"The Metamorphosis" is the touchstone we go to when we hear that favorite word of pedants, kafkaesque. It's pretty freaky: man becomes bug, terrifies his family, and then somehow, preposterously, keeps becoming more bug--until he dies from a rotten apple lodged in his carapace by his resentful father.
But what I never knew is that Kafka's other stories are so much stranger, so much more unsettling than "The Metamorphosis." That story, at least, can be summarized effectively; many of the stories in this collection (which I believe is complete) seem to be made up of nothing at all, but they are all kafkaesque in their horrible way. One of my favorites is the story of the Ondradek, whom I remember from Borges' Book of Imaginary Beings:
At first glance it looks like a flat star-shaped spool for thread, and indeed it does seem to have thread wound upon it; to be sure, they are only old, broken-off bits of thread, knotted and tangled together, of the most varied sorts and colors. But it is not only a spool, for a small wooden crossbar sticks out of the middle of the star, and another small rod is joined to that at a right angle. By means of this latter rod on one side and one of the points of the star on the other, the whole thing can stand upright as if on two legs.
"He does no harm to anyone that one can see;" says the narrator of the seemingly immortal Ondradek, "but the idea that he is likely to survive me I find almost painful." I think one of Kafka's greatest traits is that he seems to have an unfettered imagination; many of us, I think, have creatures like the Ondradek peopling the corners of our nightmares, but would we be able to get them on the page without giving into the impulse to change them, filter them, make them somehow more recognizable? With that last line, as he always does, Kafka manages to turn the screw just a little tighter, to transform the merely repugnant into the cosmically frightening.
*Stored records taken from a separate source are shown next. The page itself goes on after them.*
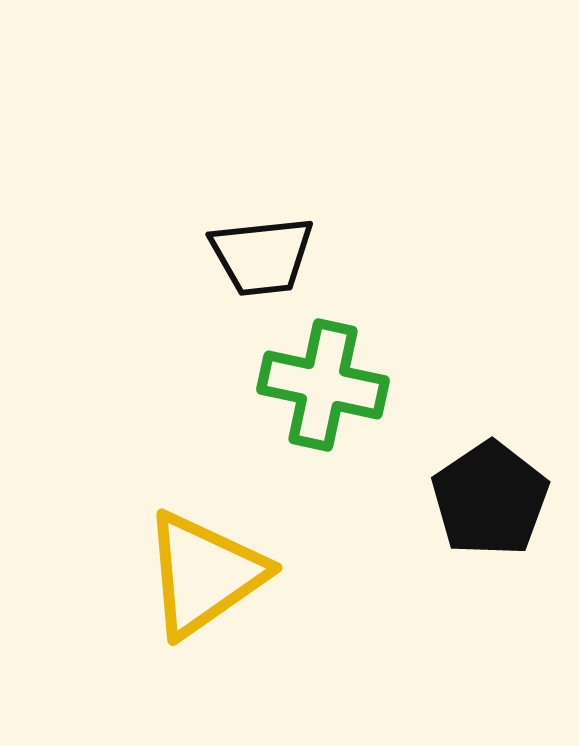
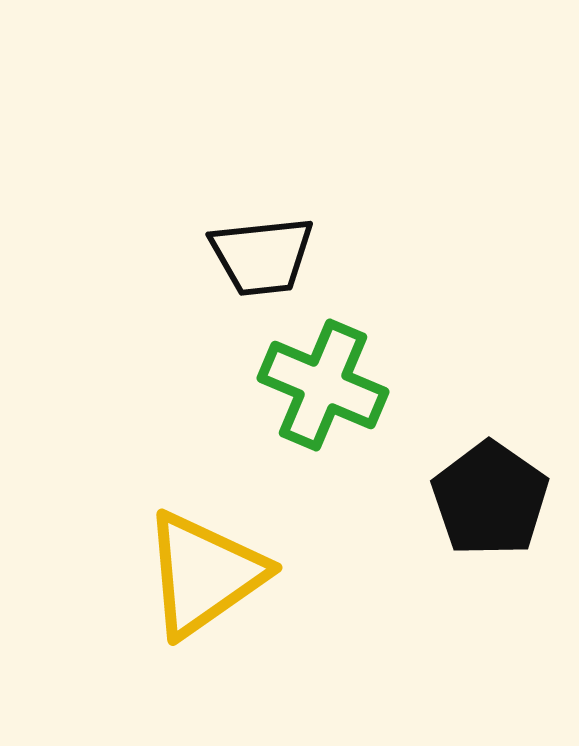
green cross: rotated 11 degrees clockwise
black pentagon: rotated 3 degrees counterclockwise
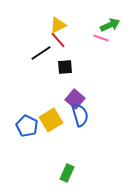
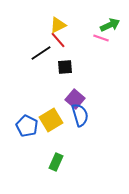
green rectangle: moved 11 px left, 11 px up
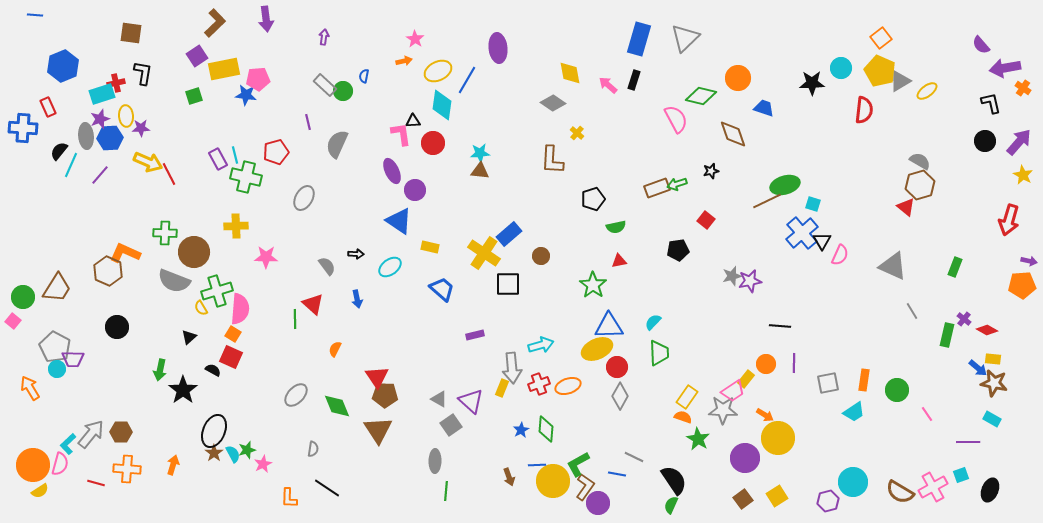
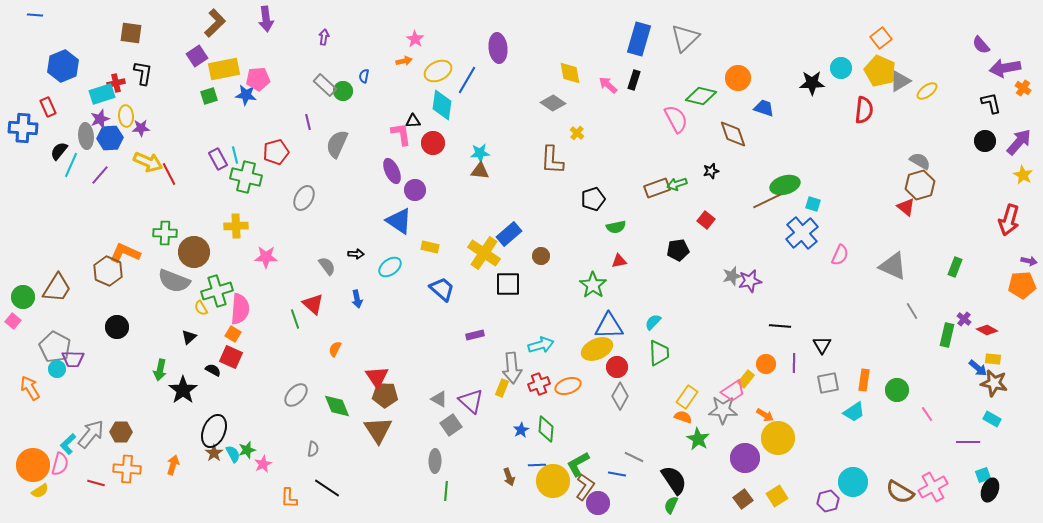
green square at (194, 96): moved 15 px right
black triangle at (822, 241): moved 104 px down
green line at (295, 319): rotated 18 degrees counterclockwise
cyan square at (961, 475): moved 22 px right
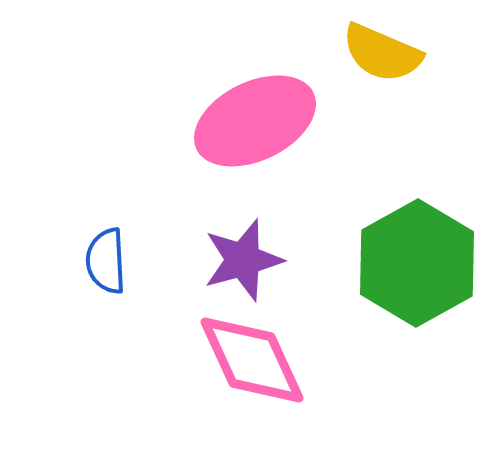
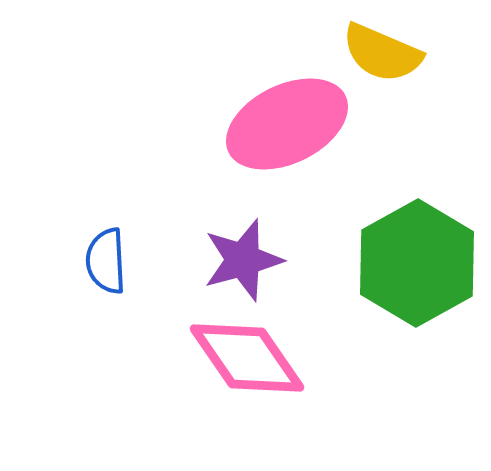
pink ellipse: moved 32 px right, 3 px down
pink diamond: moved 5 px left, 2 px up; rotated 10 degrees counterclockwise
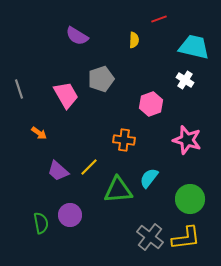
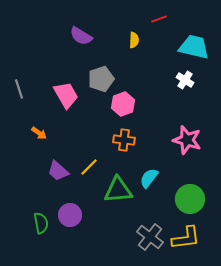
purple semicircle: moved 4 px right
pink hexagon: moved 28 px left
The other titular story is "A Penal Colony," narrated by a visitor to a prison island who is being given a demonstration of a machine that executes rulebreakers by inscribing their crime on their bodies with thousands of exsanguinating needles. This story, too, has that last turn that makes it even more awful than that description sounds--though I won't spoil it here. Worth mentioning, too, is the equally famous "A Hunger Artist," about a man who starves himself professionally dealing with the decline in demand for his art. But so many more of these stories are horrifying for reasons I just can't place--why is the father of "The Judgment" upbraiding his son so awfully; what is it all for? Kafka knows that real horror is not even in the unseen, as Anne Radcliffe believed, but in the un-understood, the incomprehensible and the inscrutable.